Een aangebrande zwarte zooi aan de binnenkant.
Dat moet eruit voor de volgende poging.
Schrapen, steken.
Alles zit vol zwarte zooi, vermengd met groene zeep.
Daar komen twee omhoog gevallen vaandrigs in keurig uniform om onze kookprestaties te beoordelen.
Hoofdschuddend verlaten ze ons kampement.
Pannenkoek na pannenkoek mislukt.
De uitgehongerde verkennertjes besluiten om de overgebleven brokkenpap maar zo te nuttigen.
Ons mam had gelukkig enen flinke stapel botterhamme meegegeven.
Maar, terug naar het begin.
Ik ben wakker.
De grond is hard en het trekt koud op.
Om zeven uur komt één van de vaandrigs met het ontbijt.
Wat sneetjes bruine mik, un putje goeiekope sjem en wè kaas in plakke.
Waoter en thee zekskes.
Dus, water koken. Nou, zie ’s morgens in een nat bos maar eens vuur te maken.
Door de ochtenddouw was alles nog natter.
Survivaltechnieken had ik in het achteraf gelegen Wezel nóóit nodig gehad.
De petroleum uit het lantaarntje werd gebruikt. Gelukt.
Pan met zeep aan de buitenkant en water aan de binnenkant op onze overwinning: het vuur.
De thee had veel schuim en een sterke zeepsmaak.
Wassen of tanden poetsen deden we niet.
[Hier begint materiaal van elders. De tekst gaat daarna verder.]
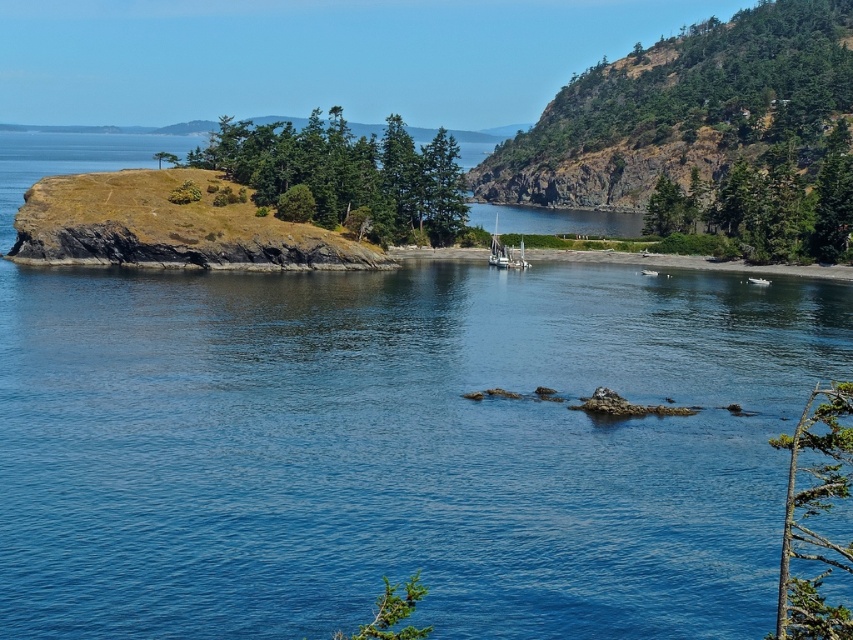 You are standing at the viewpoint overlooking the coastal landscape. There are two points marked in the image. The first point is at coordinates point (132, 381) and the second point is at point (519, 243). Which of these two points is closer to you?

Point (132, 381) is closer to the viewer than point (519, 243).

You are a photographer planning to take a photo of the clear blue water at center and the wooden sailboat at center. Based on their sizes in the image, which object should you focus on first if you want to ensure both are in sharp focus?

The clear blue water at center is much taller than the wooden sailboat at center, so focusing on the clear blue water at center first would ensure both are in sharp focus since it occupies more space in the frame. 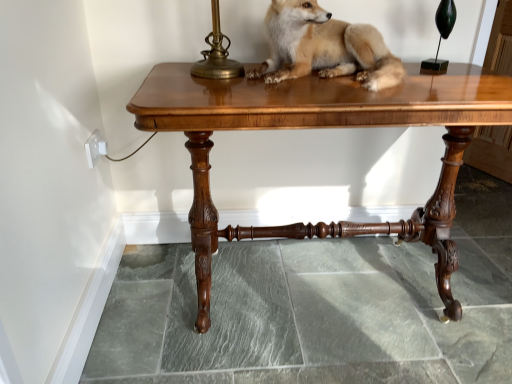 Where is `vacant location below glossy wood table at center (from a real-world perspective)`? This screenshot has height=384, width=512. vacant location below glossy wood table at center (from a real-world perspective) is located at coordinates (324, 283).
Piesen achter een boom.
Poepen? Met de schep het bos in, kuiltje graven, je keuteltje er mooi in laten vallen.
Geen vochtig Page toiletpapier, maar een handje nat gras om het gat te kuisen.
Hup, zand erover.
Het kampement werd opgebroken.
Ik was de jongste en mocht afwassen.
Koud water uit een sloot, groene zeep.
Het bestek en de borden ging gemakkelijk, maar … de twee pannen.
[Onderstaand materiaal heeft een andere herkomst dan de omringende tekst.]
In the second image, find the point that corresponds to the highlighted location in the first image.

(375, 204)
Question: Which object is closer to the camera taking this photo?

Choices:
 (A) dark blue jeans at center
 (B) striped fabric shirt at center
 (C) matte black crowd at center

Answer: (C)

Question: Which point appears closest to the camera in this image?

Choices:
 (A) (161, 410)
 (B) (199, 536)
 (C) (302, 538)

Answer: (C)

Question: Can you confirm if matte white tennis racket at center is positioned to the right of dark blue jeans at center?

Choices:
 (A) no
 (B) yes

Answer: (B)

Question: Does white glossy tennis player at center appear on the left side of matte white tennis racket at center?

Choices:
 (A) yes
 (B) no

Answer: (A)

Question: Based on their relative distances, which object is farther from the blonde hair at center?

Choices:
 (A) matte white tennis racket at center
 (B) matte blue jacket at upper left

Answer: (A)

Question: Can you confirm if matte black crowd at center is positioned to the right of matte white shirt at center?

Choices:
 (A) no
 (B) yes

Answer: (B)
De gebladerde zeep ging er op sommige stukken goed af, maar er bleven zwarte, aangekoekte resten achter.
Schuren met een hand vol zand en zeep.
Wat een vreselijk gekut was dat.
De zeep beet in mijn handen, die schraal waren van het zand.
Uiteindelijk was het klaar en alles weer ingepakt.
De twee vaandrigs kwamen inspecteren of we alles goed hadden achtergelaten.
Voor eventuele archeologen mocht er niets te vinden zijn.
Er volgde nog een opdracht, tocht op de fiets door de omgeving.
We verdwaalden hopeloos.
We arriveerden pas na de prijsuitreiking, het was immers een wedstrijd.
Op naar huis.
Ons mam had verse, kleine, iets te vroeg geplukte erwtjes en worteltjes uit vaders gruuntehof.
Schijfjes gebakken nieuwe, vroege piepers.
Vader had altijd een hoekje vroege erpel. Half juli al klaar.
Un karbonaatje van ons egguh verken.
Zo lekker allemaal.
Hoezo survival?
Wij waren in Wezel geheel self supporting.